■ Assigned task
Show every line below where "ordenador" can be found.
^^^^^^^^
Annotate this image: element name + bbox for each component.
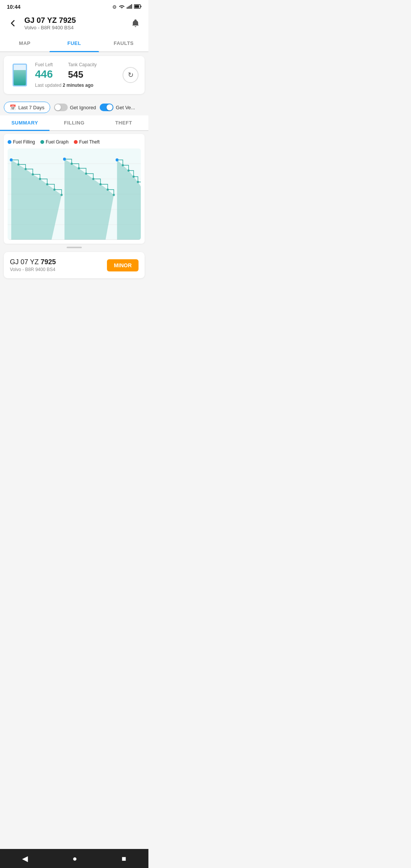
status-icons: ⚙: [112, 4, 142, 10]
svg-marker-13: [11, 160, 61, 240]
svg-rect-6: [135, 5, 139, 8]
date-chip-label: Last 7 Days: [18, 105, 45, 110]
ignored-toggle[interactable]: [54, 104, 68, 111]
svg-point-25: [71, 163, 73, 165]
svg-rect-7: [141, 6, 142, 7]
status-time: 10:44: [7, 4, 21, 10]
svg-point-19: [32, 173, 34, 176]
legend-graph-label: Fuel Graph: [46, 139, 68, 145]
tank-capacity-label: Tank Capacity: [68, 62, 97, 67]
sub-tab-filling[interactable]: FILLING: [49, 115, 99, 130]
get-vehicle-toggle-chip: Get Ve...: [100, 104, 135, 111]
svg-point-35: [132, 176, 135, 178]
get-ignored-toggle-chip: Get Ignored: [54, 104, 96, 111]
header: GJ 07 YZ 7925 Volvo - B8R 9400 BS4: [0, 12, 148, 35]
drag-handle: [67, 247, 82, 248]
bottom-card-title: GJ 07 YZ 7925: [10, 258, 56, 266]
fuel-gauge-wrap: [10, 64, 30, 86]
filter-row: 📅 Last 7 Days Get Ignored Get Ve...: [0, 98, 148, 115]
legend-theft-label: Fuel Theft: [79, 139, 100, 145]
svg-rect-2: [129, 6, 130, 9]
svg-point-27: [85, 172, 87, 175]
svg-point-26: [78, 167, 80, 169]
vehicle-toggle[interactable]: [100, 104, 113, 111]
svg-point-17: [18, 163, 20, 166]
sub-tabs: SUMMARY FILLING THEFT: [0, 115, 148, 131]
svg-point-20: [39, 178, 41, 180]
fuel-left-value: 446: [35, 68, 53, 80]
fuel-info: Fuel Left Tank Capacity 446 545 Last upd…: [35, 62, 117, 88]
wifi-icon: [119, 4, 125, 10]
header-title-block: GJ 07 YZ 7925 Volvo - B8R 9400 BS4: [24, 16, 124, 30]
bottom-card-subtitle: Volvo - B8R 9400 BS4: [10, 267, 56, 272]
vehicle-number: 7925: [41, 258, 56, 266]
legend-filling-dot: [8, 140, 11, 144]
chart-section: Fuel Filling Fuel Graph Fuel Theft: [4, 134, 145, 244]
svg-point-33: [122, 164, 124, 166]
main-tabs: MAP FUEL FAULTS: [0, 35, 148, 52]
svg-marker-14: [64, 159, 114, 240]
svg-point-24: [63, 158, 66, 161]
fuel-updated: Last updated 2 minutes ago: [35, 83, 117, 88]
fuel-gauge: [13, 64, 27, 86]
chart-legend: Fuel Filling Fuel Graph Fuel Theft: [8, 139, 141, 145]
date-filter-chip[interactable]: 📅 Last 7 Days: [4, 102, 50, 113]
svg-point-18: [24, 168, 27, 170]
vehicle-toggle-knob: [107, 104, 113, 110]
tab-map[interactable]: MAP: [0, 35, 49, 51]
tab-faults[interactable]: FAULTS: [99, 35, 148, 51]
sub-tab-theft[interactable]: THEFT: [99, 115, 148, 130]
svg-point-36: [137, 181, 139, 183]
svg-point-32: [116, 158, 119, 161]
legend-filling: Fuel Filling: [8, 139, 35, 145]
fuel-left-label: Fuel Left: [35, 62, 53, 67]
bell-button[interactable]: [129, 16, 142, 30]
svg-rect-4: [131, 4, 132, 9]
svg-point-31: [113, 194, 115, 196]
bottom-card: GJ 07 YZ 7925 Volvo - B8R 9400 BS4 MINOR: [4, 252, 145, 278]
legend-graph: Fuel Graph: [40, 139, 68, 145]
get-ignored-label: Get Ignored: [70, 105, 96, 110]
fuel-chart-svg: [8, 148, 141, 240]
svg-marker-15: [117, 160, 141, 240]
legend-theft: Fuel Theft: [74, 139, 100, 145]
svg-point-22: [53, 188, 56, 191]
legend-filling-label: Fuel Filling: [13, 139, 35, 145]
tab-fuel[interactable]: FUEL: [49, 35, 99, 51]
calendar-icon: 📅: [10, 104, 16, 110]
settings-icon: ⚙: [112, 4, 117, 10]
refresh-button[interactable]: ↻: [123, 67, 139, 83]
fuel-gauge-fill: [14, 70, 26, 85]
legend-theft-dot: [74, 140, 78, 144]
svg-point-34: [127, 169, 130, 172]
svg-point-21: [46, 183, 48, 185]
svg-point-30: [107, 188, 109, 191]
bottom-card-info: GJ 07 YZ 7925 Volvo - B8R 9400 BS4: [10, 258, 56, 272]
svg-point-16: [10, 158, 13, 161]
svg-rect-1: [128, 6, 129, 9]
status-bar: 10:44 ⚙: [0, 0, 148, 12]
svg-point-28: [92, 178, 94, 180]
vehicle-subtitle: Volvo - B8R 9400 BS4: [24, 25, 124, 30]
svg-rect-0: [127, 7, 127, 9]
tank-capacity-value: 545: [68, 69, 83, 80]
minor-badge[interactable]: MINOR: [107, 259, 139, 271]
legend-graph-dot: [40, 140, 44, 144]
fuel-chart: [8, 148, 141, 240]
sub-tab-summary[interactable]: SUMMARY: [0, 115, 49, 130]
ignored-toggle-knob: [55, 104, 61, 110]
vehicle-title: GJ 07 YZ 7925: [24, 16, 124, 25]
signal-icon: [127, 4, 132, 10]
svg-point-23: [61, 194, 63, 196]
refresh-icon: ↻: [128, 71, 134, 79]
get-vehicle-label: Get Ve...: [116, 105, 135, 110]
svg-rect-3: [130, 5, 131, 9]
svg-point-29: [99, 183, 102, 185]
fuel-card: Fuel Left Tank Capacity 446 545 Last upd…: [4, 56, 145, 94]
vehicle-prefix: GJ 07 YZ: [10, 258, 39, 266]
back-button[interactable]: [6, 16, 20, 30]
battery-icon: [134, 4, 142, 10]
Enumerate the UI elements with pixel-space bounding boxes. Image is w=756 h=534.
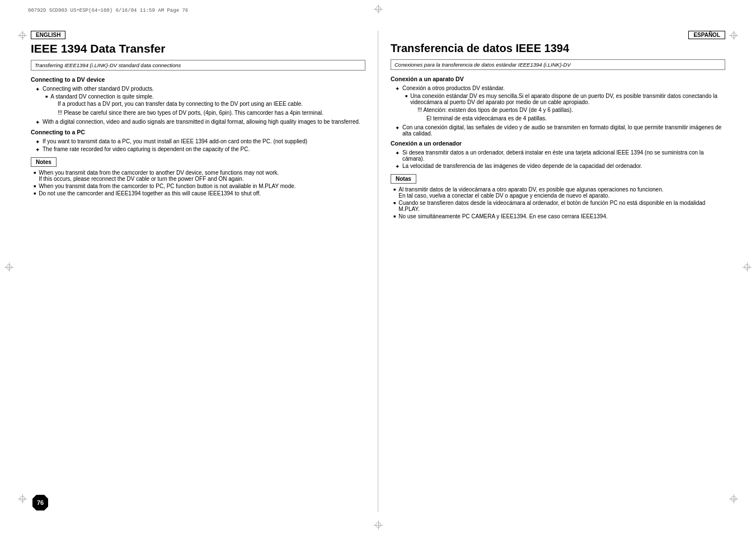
diamond-icon: ✦ — [35, 86, 40, 92]
reg-mark-top-center — [374, 4, 383, 13]
reg-mark-center-right — [743, 263, 752, 271]
left-subitem1: ■ A standard DV connection is quite simp… — [31, 93, 365, 100]
left-column: ENGLISH IEEE 1394 Data Transfer Transfer… — [31, 31, 378, 512]
right-note3-line1: No use simultáneamente PC CAMERA y IEEE1… — [398, 213, 608, 219]
left-item1: ✦ Connecting with other standard DV prod… — [31, 86, 365, 92]
right-notes-label: Notas — [391, 174, 416, 184]
right-note1-line2: En tal caso, vuelva a conectar el cable … — [398, 193, 663, 199]
diamond-icon-s2-1: ✦ — [35, 139, 40, 145]
right-note1: ■ Al transmitir datos de la videocámara … — [391, 186, 725, 199]
left-note1-line1: When you transmit data from the camcorde… — [39, 170, 279, 176]
left-notes-label: Notes — [31, 157, 57, 167]
left-note1: ■ When you transmit data from the camcor… — [31, 170, 365, 182]
right-section1-heading: Conexión a un aparato DV — [391, 76, 725, 82]
reg-mark-center-left — [4, 263, 13, 271]
reg-mark-top-right — [729, 31, 738, 40]
left-note2: ■ When you transmit data from the camcor… — [31, 183, 365, 189]
right-subtitle-box: Conexiones para la transferencia de dato… — [391, 59, 725, 70]
right-subitem1: ■ Una conexión estándar DV es muy sencil… — [391, 93, 725, 105]
left-item1-text: Connecting with other standard DV produc… — [43, 86, 154, 92]
left-note3-line1: Do not use the camcorder and IEEE1394 to… — [39, 190, 261, 196]
right-item1: ✦ Conexión a otros productos DV estándar… — [391, 85, 725, 92]
note-square2: ■ — [34, 184, 36, 188]
left-subtitle-box: Transferring IEEE1394 (i.LINK)-DV standa… — [31, 60, 365, 71]
square-icon1: ■ — [45, 95, 48, 99]
file-header: 00792D SCD903 US+ESP(64~108) 6/16/04 11:… — [28, 8, 188, 13]
right-main-title: Transferencia de datos IEEE 1394 — [391, 41, 725, 55]
left-section1-heading: Connecting to a DV device — [31, 76, 365, 83]
right-excl1-text: Atención: existen dos tipos de puertos D… — [424, 107, 573, 113]
right-note-square3: ■ — [393, 214, 396, 218]
right-s2-item1-text: Si desea transmitir datos a un ordenador… — [402, 149, 725, 162]
left-section2-heading: Connecting to a PC — [31, 129, 365, 135]
left-subitem1-continued: If a product has a DV port, you can tran… — [31, 100, 365, 108]
reg-mark-top-left — [18, 31, 27, 40]
right-item2: ✦ Con una conexión digital, las señales … — [391, 124, 725, 137]
right-section2-heading: Conexión a un ordenador — [391, 140, 725, 147]
page-number-badge: 76 — [32, 495, 48, 510]
right-diamond-s2-1: ✦ — [395, 150, 400, 156]
left-excl1-text: Please be careful since there are two ty… — [64, 110, 323, 116]
diamond-icon2: ✦ — [35, 119, 40, 125]
left-main-title: IEEE 1394 Data Transfer — [31, 41, 365, 55]
right-lang-badge: ESPAÑOL — [688, 31, 725, 39]
left-s2-item2-text: The frame rate recorded for video captur… — [43, 146, 250, 152]
right-s2-item2-text: La velocidad de transferencia de las imá… — [402, 163, 642, 169]
right-note-square2: ■ — [393, 201, 396, 205]
left-lang-badge: ENGLISH — [31, 31, 65, 39]
diamond-icon-s2-2: ✦ — [35, 147, 40, 153]
right-excl1: !!! Atención: existen dos tipos de puert… — [391, 106, 725, 114]
right-excl2: El terminal de esta videocámara es de 4 … — [391, 115, 725, 123]
reg-mark-bottom-right — [729, 494, 738, 503]
left-note1-line2: If this occurs, please reconnect the DV … — [39, 176, 279, 182]
left-note3: ■ Do not use the camcorder and IEEE1394 … — [31, 190, 365, 196]
right-note2-line1: Cuando se transfieren datos desde la vid… — [398, 200, 725, 212]
right-s2-item2: ✦ La velocidad de transferencia de las i… — [391, 163, 725, 170]
right-diamond-s2-2: ✦ — [395, 163, 400, 170]
right-diamond-icon2: ✦ — [395, 125, 400, 131]
right-note3: ■ No use simultáneamente PC CAMERA y IEE… — [391, 213, 725, 219]
left-s2-item1: ✦ If you want to transmit data to a PC, … — [31, 138, 365, 145]
right-subitem1-text: Una conexión estándar DV es muy sencilla… — [410, 93, 725, 105]
reg-mark-bottom-center — [374, 521, 383, 530]
left-item2-text: With a digital connection, video and aud… — [43, 119, 360, 125]
right-note1-line1: Al transmitir datos de la videocámara a … — [398, 186, 663, 193]
right-excl2-text: El terminal de esta videocámara es de 4 … — [426, 115, 547, 121]
excl-icon1: !!! — [58, 110, 64, 116]
right-s2-item1: ✦ Si desea transmitir datos a un ordenad… — [391, 149, 725, 162]
left-s2-item1-text: If you want to transmit data to a PC, yo… — [43, 138, 307, 144]
left-note2-line1: When you transmit data from the camcorde… — [39, 183, 295, 189]
right-item2-text: Con una conexión digital, las señales de… — [402, 124, 725, 137]
left-excl1: !!! Please be careful since there are tw… — [31, 109, 365, 117]
note-square3: ■ — [34, 191, 36, 195]
left-item2: ✦ With a digital connection, video and a… — [31, 119, 365, 125]
right-note-square1: ■ — [393, 188, 396, 191]
left-subitem1-text: A standard DV connection is quite simple… — [50, 93, 154, 100]
right-excl-icon1: !!! — [417, 107, 424, 113]
note-square1: ■ — [34, 171, 36, 175]
right-note2: ■ Cuando se transfieren datos desde la v… — [391, 200, 725, 212]
left-s2-item2: ✦ The frame rate recorded for video capt… — [31, 146, 365, 153]
right-diamond-icon1: ✦ — [395, 86, 400, 92]
reg-mark-bottom-left — [18, 494, 27, 503]
right-column: ESPAÑOL Transferencia de datos IEEE 1394… — [378, 31, 725, 512]
right-square-icon1: ■ — [405, 94, 407, 98]
right-item1-text: Conexión a otros productos DV estándar. — [402, 85, 505, 91]
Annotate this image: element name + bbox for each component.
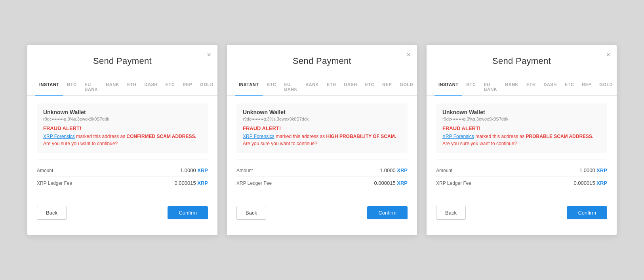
fee-currency-2: XRP <box>397 180 408 186</box>
fraud-line2-1: Are you sure you want to continue? <box>43 141 118 146</box>
tab-rep-1[interactable]: REP <box>179 79 196 96</box>
amount-label-3: Amount <box>436 168 452 173</box>
tabs-2: INSTANT BTC EU BANK BANK ETH DASH ETC RE… <box>227 72 417 96</box>
amount-label-2: Amount <box>236 168 253 173</box>
fraud-alert-title-2: FRAUD ALERT! <box>243 125 401 131</box>
tab-eth-2[interactable]: ETH <box>323 79 340 96</box>
fee-number-2: 0.000015 <box>374 180 395 186</box>
tab-rep-2[interactable]: REP <box>378 79 396 96</box>
fee-label-1: XRP Ledger Fee <box>37 180 72 186</box>
amount-row-2: Amount 1.0000 XRP <box>236 164 408 177</box>
xrp-forensics-link-1[interactable]: XRP Forensics <box>43 134 75 139</box>
amount-row-3: Amount 1.0000 XRP <box>436 164 607 177</box>
fee-label-3: XRP Ledger Fee <box>436 180 471 186</box>
xrp-forensics-link-3[interactable]: XRP Forensics <box>442 134 474 139</box>
amount-currency-2: XRP <box>397 167 408 173</box>
modal-footer-1: Back Confirm <box>27 200 217 228</box>
amount-value-2: 1.0000 XRP <box>380 167 408 173</box>
modal-header-1: × Send Payment <box>27 45 217 66</box>
wallet-address-1: r9dc••••••••g.3%s.3ewox9k0S7ddk <box>43 117 202 121</box>
amount-number-1: 1.0000 <box>180 167 196 173</box>
tab-eubank-2[interactable]: EU BANK <box>280 79 301 96</box>
xrp-forensics-link-2[interactable]: XRP Forensics <box>243 134 274 139</box>
tab-dash-3[interactable]: DASH <box>540 79 561 96</box>
tabs-3: INSTANT BTC EU BANK BANK ETH DASH ETC RE… <box>427 72 617 96</box>
close-icon-2[interactable]: × <box>406 51 411 58</box>
amount-section-2: Amount 1.0000 XRP XRP Ledger Fee 0.00001… <box>236 159 408 189</box>
tab-eth-1[interactable]: ETH <box>123 79 141 96</box>
amount-currency-3: XRP <box>596 167 607 173</box>
back-button-3[interactable]: Back <box>436 206 466 220</box>
wallet-name-2: Unknown Wallet <box>243 109 401 115</box>
tab-dash-2[interactable]: DASH <box>340 79 361 96</box>
tab-bank-1[interactable]: BANK <box>102 79 123 96</box>
fee-currency-3: XRP <box>596 180 607 186</box>
tab-etc-3[interactable]: ETC <box>561 79 578 96</box>
back-button-1[interactable]: Back <box>37 206 67 220</box>
tab-gold-2[interactable]: GOLD <box>396 79 417 96</box>
fraud-alert-title-3: FRAUD ALERT! <box>442 125 601 131</box>
tab-bank-3[interactable]: BANK <box>501 79 522 96</box>
fraud-alert-body-3: XRP Forensics marked this address as PRO… <box>442 133 601 147</box>
tab-instant-1[interactable]: INSTANT <box>35 79 63 96</box>
fraud-alert-body-1: XRP Forensics marked this address as CON… <box>43 133 202 147</box>
tab-etc-1[interactable]: ETC <box>162 79 179 96</box>
close-icon[interactable]: × <box>207 51 211 58</box>
send-payment-modal-2: × Send Payment INSTANT BTC EU BANK BANK … <box>227 45 417 235</box>
fee-value-1: 0.000015 XRP <box>174 180 208 186</box>
tab-gold-1[interactable]: GOLD <box>196 79 217 96</box>
modal-body-3: Unknown Wallet r9dc••••••••g.3%s.3ewox9k… <box>427 96 617 200</box>
tab-dash-1[interactable]: DASH <box>141 79 162 96</box>
modal-title-3: Send Payment <box>442 56 601 66</box>
tab-instant-2[interactable]: INSTANT <box>235 79 263 96</box>
fraud-line1-suffix-3: marked this address as <box>474 134 526 139</box>
wallet-address-2: r9dc••••••••g.3%s.3ewox9k0S7ddk <box>243 117 401 121</box>
confirm-button-3[interactable]: Confirm <box>567 206 607 219</box>
tab-btc-2[interactable]: BTC <box>263 79 280 96</box>
fraud-alert-title-1: FRAUD ALERT! <box>43 125 202 131</box>
tab-btc-3[interactable]: BTC <box>462 79 480 96</box>
amount-number-2: 1.0000 <box>380 167 396 173</box>
fee-row-2: XRP Ledger Fee 0.000015 XRP <box>236 177 408 189</box>
modal-footer-2: Back Confirm <box>227 200 417 228</box>
modal-body-1: Unknown Wallet r9dc••••••••g.3%s.3ewox9k… <box>27 96 217 200</box>
fee-number-1: 0.000015 <box>174 180 196 186</box>
confirm-button-2[interactable]: Confirm <box>367 206 408 219</box>
fee-value-3: 0.000015 XRP <box>574 180 607 186</box>
amount-currency-1: XRP <box>197 167 208 173</box>
wallet-section-1: Unknown Wallet r9dc••••••••g.3%s.3ewox9k… <box>37 104 208 153</box>
confirm-button-1[interactable]: Confirm <box>168 206 208 219</box>
wallet-name-3: Unknown Wallet <box>442 109 601 115</box>
amount-section-3: Amount 1.0000 XRP XRP Ledger Fee 0.00001… <box>436 159 607 189</box>
fraud-alert-body-2: XRP Forensics marked this address as HIG… <box>243 133 401 147</box>
amount-value-3: 1.0000 XRP <box>579 167 607 173</box>
tab-bank-2[interactable]: BANK <box>301 79 323 96</box>
fraud-highlight-1: CONFIRMED SCAM ADDRESS. <box>127 134 196 139</box>
fraud-line2-3: Are you sure you want to continue? <box>442 141 517 146</box>
fee-row-1: XRP Ledger Fee 0.000015 XRP <box>37 177 208 189</box>
tab-eth-3[interactable]: ETH <box>522 79 540 96</box>
tab-instant-3[interactable]: INSTANT <box>434 79 462 96</box>
back-button-2[interactable]: Back <box>236 206 266 220</box>
fee-label-2: XRP Ledger Fee <box>236 180 272 186</box>
send-payment-modal-1: × Send Payment INSTANT BTC EU BANK BANK … <box>27 45 217 235</box>
modal-footer-3: Back Confirm <box>427 200 617 228</box>
tab-btc-1[interactable]: BTC <box>63 79 80 96</box>
amount-label-1: Amount <box>37 168 53 173</box>
fraud-line2-2: Are you sure you want to continue? <box>243 141 317 146</box>
tab-eubank-3[interactable]: EU BANK <box>480 79 501 96</box>
fee-row-3: XRP Ledger Fee 0.000015 XRP <box>436 177 607 189</box>
tab-gold-3[interactable]: GOLD <box>595 79 617 96</box>
fee-number-3: 0.000015 <box>574 180 595 186</box>
wallet-name-1: Unknown Wallet <box>43 109 202 115</box>
tab-etc-2[interactable]: ETC <box>361 79 379 96</box>
tab-rep-3[interactable]: REP <box>578 79 595 96</box>
fraud-highlight-3: PROBABLE SCAM ADDRESS. <box>526 134 594 139</box>
amount-row-1: Amount 1.0000 XRP <box>37 164 208 177</box>
fraud-line1-suffix-2: marked this address as <box>274 134 326 139</box>
wallet-section-2: Unknown Wallet r9dc••••••••g.3%s.3ewox9k… <box>236 104 408 153</box>
wallet-section-3: Unknown Wallet r9dc••••••••g.3%s.3ewox9k… <box>436 104 607 153</box>
modal-body-2: Unknown Wallet r9dc••••••••g.3%s.3ewox9k… <box>227 96 417 200</box>
close-icon-3[interactable]: × <box>606 51 610 58</box>
tab-eubank-1[interactable]: EU BANK <box>80 79 102 96</box>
^^^^^^^^
■ Output for this exercise
right-s2-item1-text: Si desea transmitir datos a un ordenador… — [402, 149, 725, 162]
right-section2-heading: Conexión a un ordenador — [391, 140, 725, 147]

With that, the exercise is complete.